Improving the Accuracy of Principal Component Analysis by the Maximum Entropy Method
This work addresses a long-standing issue in data analysis by enhancing PCA's accuracy for tasks like approximate nearest neighbor search, though it is incremental as it builds on a century-old technique.
The paper tackles the problem of inaccuracies in distance estimation from Principal Component Analysis (PCA) approximations by modeling uncertainty with random variables and applying the Maximum Entropy Method to infer probability distributions, resulting in improved accuracy over classical PCA in most cases, as shown experimentally.

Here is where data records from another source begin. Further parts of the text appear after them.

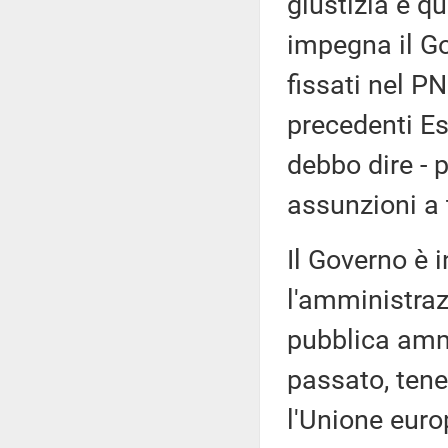
giustizia è qu
impegna il Go
fissati nel P
precedenti Es
debbo dire - p
assunzioni a 
Il Governo è 
l'amministrazi
pubblica amm
passato, tene
l'Unione euro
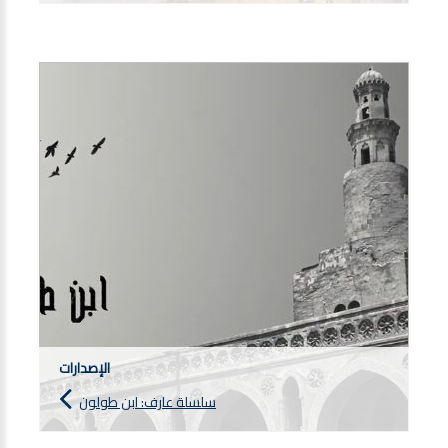
الإصدارات
سلسلة عارف: ابن طولون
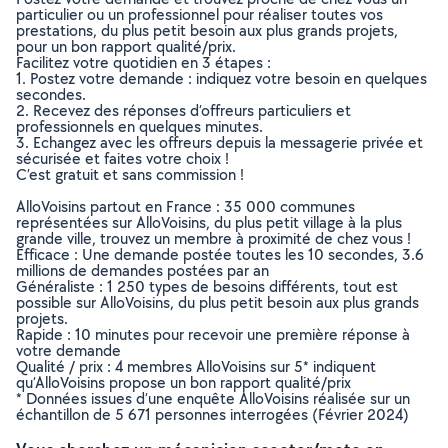
particulier ou un professionnel pour réaliser toutes vos
prestations, du plus petit besoin aux plus grands projets,
pour un bon rapport qualité/prix.
Facilitez votre quotidien en 3 étapes :
1. Postez votre demande : indiquez votre besoin en quelques
secondes.
2. Recevez des réponses d’offreurs particuliers et
professionnels en quelques minutes.
3. Echangez avec les offreurs depuis la messagerie privée et
sécurisée et faites votre choix !
C’est gratuit et sans commission !
AlloVoisins partout en France : 35 000 communes
représentées sur AlloVoisins, du plus petit village à la plus
grande ville, trouvez un membre à proximité de chez vous !
Efficace : Une demande postée toutes les 10 secondes, 3.6
millions de demandes postées par an
Généraliste : 1 250 types de besoins différents, tout est
possible sur AlloVoisins, du plus petit besoin aux plus grands
projets.
Rapide : 10 minutes pour recevoir une première réponse à
votre demande
Qualité / prix : 4 membres AlloVoisins sur 5* indiquent
qu’AlloVoisins propose un bon rapport qualité/prix
* Données issues d’une enquête AlloVoisins réalisée sur un
échantillon de 5 671 personnes interrogées (Février 2024)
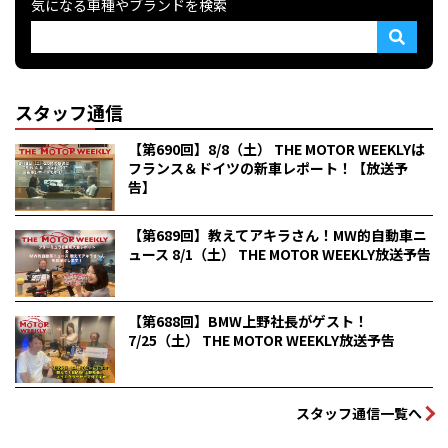
気になる車種やブランドを検索
スタッフ通信
【第690回】8/8（土） THE MOTOR WEEKLYは
フランス＆ドイツの新車レポート！【放送予
告】
【第689回】教えてアキラさん！MW的自動車ニ
ュース 8/1（土） THE MOTOR WEEKLY放送予告
【第688回】BMW上野社長がゲスト！
7/25（土） THE MOTOR WEEKLY放送予告
スタッフ通信一覧へ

Classical Principal Component Analysis (PCA) approximates data in terms of projections on a small number of orthogonal vectors. There are simple procedures to efficiently compute various functions of the data from the PCA approximation. The most important function is arguably the Euclidean distance between data items, This can be used, for example, to solve the approximate nearest neighbor problem. We use random variables to model the inherent uncertainty in such approximations, and apply the Maximum Entropy Method to infer the underlying probability distribution. We propose using the expected values of distances between these random variables as improved estimates of the distance. We show by analysis and experimentally that in most cases results obtained by our method are more accurate than what is obtained by the classical approach. This improves the accuracy of a classical technique that have been used with little change for over 100 years.